Stored data entries
[Start of Attachment]

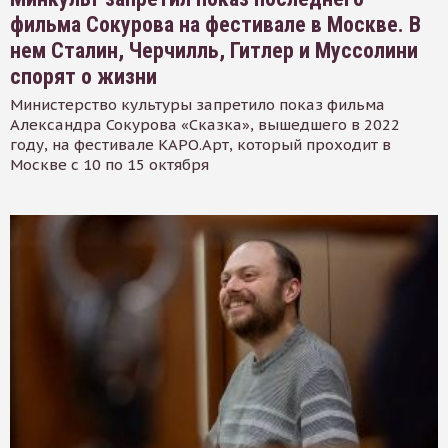
фильма Сокурова на фестивале в Москве. В
нем Сталин, Черчилль, Гитлер и Муссолини
спорят о жизни
Министерство культуры запретило показ фильма
Александра Сокурова «Сказка», вышедшего в 2022
году, на фестивале КАРО.Арт, который проходит в
Москве с 10 по 15 октября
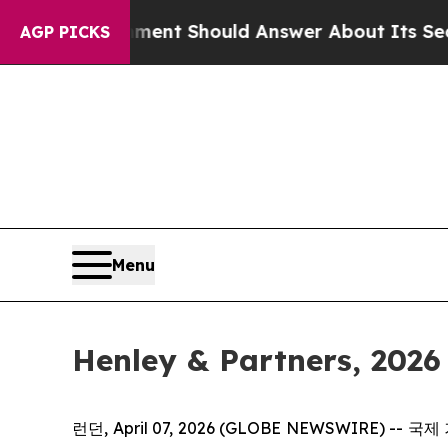
 Government Should Answer About Its Secretive
AGP PICKS
Menu
Henley & Partners, 
런던, April 07, 2026 (GLOBE NEWSWIRE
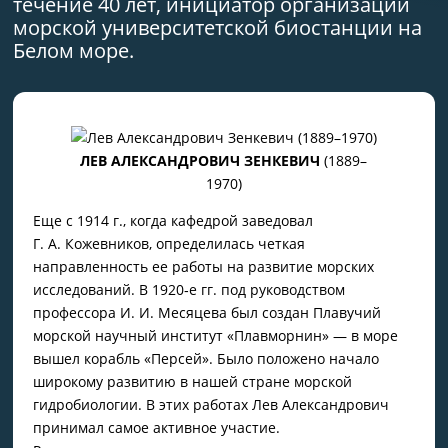
течение 40 лет, инициатор организации
морской университетской биостанции на
Белом море.
ЛЕВ АЛЕКСАНДРОВИЧ ЗЕНКЕВИЧ
(1889–
1970)
Еще с 1914 г., когда кафедрой заведовал
Г. А. Кожевников, определилась четкая
направленность ее работы на развитие морских
исследований. В 1920‑е гг. под руководством
профессора И. И. Месяцева был создан Плавучий
морской научный институт «Плавморнин» — в море
вышел корабль «Персей». Было положено начало
широкому развитию в нашей стране морской
гидробиологии. В этих работах Лев Александрович
принимал самое активное участие.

[End of Attachment]

Above are the records; copy exactly the lines from the one with "Министерство культуры запретило показ фильма" through the one with "профессора И. И. Месяцева был создан Плавучий", including both, and nothing more. Leave out pictures.

Министерство культуры запретило показ фильма
Александра Сокурова «Сказка», вышедшего в 2022
году, на фестивале КАРО.Арт, который проходит в
Москве с 10 по 15 октября
 Government Should Answer About Its Secretive
AGP PICKS
Menu
Henley & Partners, 
런던, April 07, 2026 (GLOBE NEWSWIRE
течение 40 лет, инициатор организации
морской университетской биостанции на
Белом море.
ЛЕВ АЛЕКСАНДРОВИЧ ЗЕНКЕВИЧ
(1889–
1970)
Еще с 1914 г., когда кафедрой заведовал
Г. А. Кожевников, определилась четкая
направленность ее работы на развитие морских
исследований. В 1920‑е гг. под руководством
профессора И. И. Месяцева был создан Плавучий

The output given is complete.